The capital gains / losses that can affect a debt fund are a function of the fund manager's ability to judge the future direction of interest rates by analyzing the overall macro-economic environment. The fund manager's skill thus lies in estimating the interest rate outlook well in advance and altering his portfolio accordingly so that his investors stand to gain from the same.




3)
There are some debt funds like "Liquid" funds where the returns are attributed mainly to interest accrual whereas there are other debt funds like "Income" funds where the returns are attributed mainly due to the change in the market value of securities.
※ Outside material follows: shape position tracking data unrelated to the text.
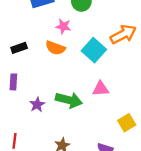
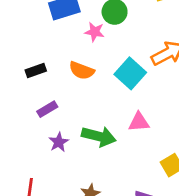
pink star: (63, 26) -> (95, 32), moved
purple rectangle: (13, 82) -> (47, 109), moved, turned 56

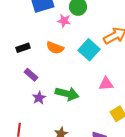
purple rectangle: (47, 109) -> (31, 75), turned 72
pink triangle: (139, 122) -> (106, 84), moved

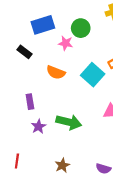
black rectangle: (23, 48) -> (24, 52), moved, turned 56
purple rectangle: (31, 75) -> (30, 102), turned 40

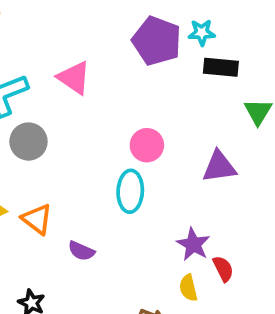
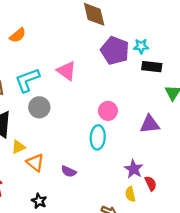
orange triangle: (37, 219) -> (35, 163), moved

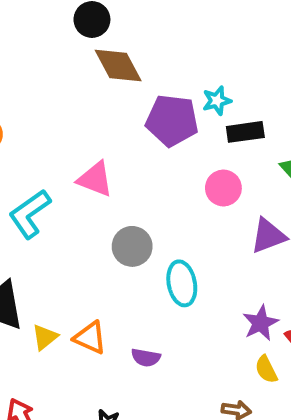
gray circle: (39, 107) -> (132, 246), moved
pink circle: (108, 111) -> (223, 188), moved
orange triangle: (35, 163) -> (90, 338), moved
purple star: (134, 169) -> (261, 323), turned 30

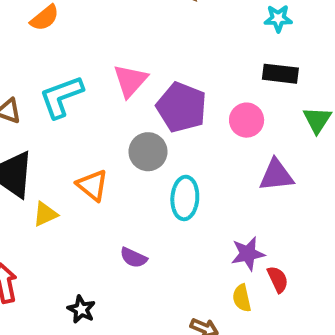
cyan star: (217, 101) -> (278, 18), moved
purple pentagon: (172, 120) -> (182, 107), moved
pink triangle: (95, 179) -> (130, 81), turned 36
orange triangle: (90, 338) -> (92, 185), moved

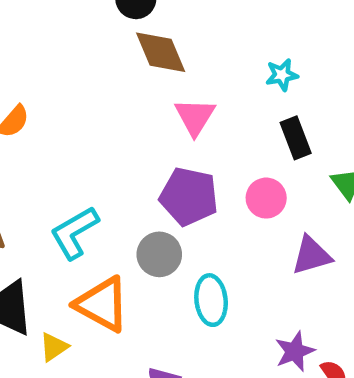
black rectangle: (280, 74) -> (296, 138), turned 72
pink triangle: (130, 81) -> (195, 117), moved
cyan L-shape: (61, 97) -> (74, 233), moved
orange triangle: (92, 185) -> (102, 304), size x1.5

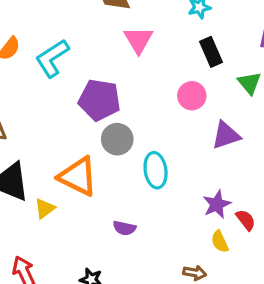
purple pentagon: (189, 196) -> (99, 100), moved
cyan L-shape: (74, 233) -> (52, 58), moved

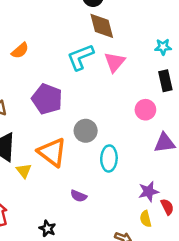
cyan L-shape: (52, 58) -> (80, 57), moved
purple pentagon: (99, 100) -> (47, 99), moved
yellow triangle: (45, 208) -> (24, 171), turned -42

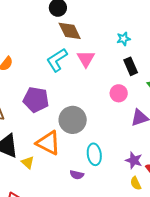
gray circle: (86, 131) -> (73, 120), size x1.4
cyan ellipse: (109, 158) -> (94, 154), moved
purple star: (149, 192) -> (134, 160), turned -30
However returns of most debt funds are a combination of these two factors in varying proportions. In funds like Liquid funds where the returns are primarily due to interest accrual, the growth of NAV (Net Asset Value) is seen to be very steady. But in funds such as Income Funds where the proportion of the MTM component is large, the NAV shows a volatile journey. Wherever the fund manager's call is right, the NAV gets a boost. Otherwise it can unexpectedly fall. However since the component of interest accrual is steady in character over the long term, the debt fund's NAV continues to move upwards.


4)
Your choice of fund should be a function of your investment horizon and risk appetite. If your investment horizon is short then you should invest in a safe Liquid Fund where the return is primarily due to interest income. As such, over a short time horizon there does not exist much of an opportunity for MTM gains. Hence for short term investments it does not make sense to invest in a debt fund which has even a small element of risk.

However if your investment horizon is long and if you have a reasonable appetite for risk, you could look at investing in an Income / Gilt Fund having securities of longer durations. These funds stand to gain from the MTM component if the fund manager's outlook on interest rate turns out to be accurate.


5)
During times of high interest rates when expectations of rate cuts by RBI is high, one should seriously consider long duration debt funds like Income and Gilt funds as they are well poised for both MTM and high interest accruals.


6)
Expenses directly impact the return of debt funds. If a fund earns 10% as interest income and pays 2% as expense, 20% of its direct income is gone. Between two debt funds with similar average maturity, NAV volatility, and return, simply select the one with a lower expense ratio.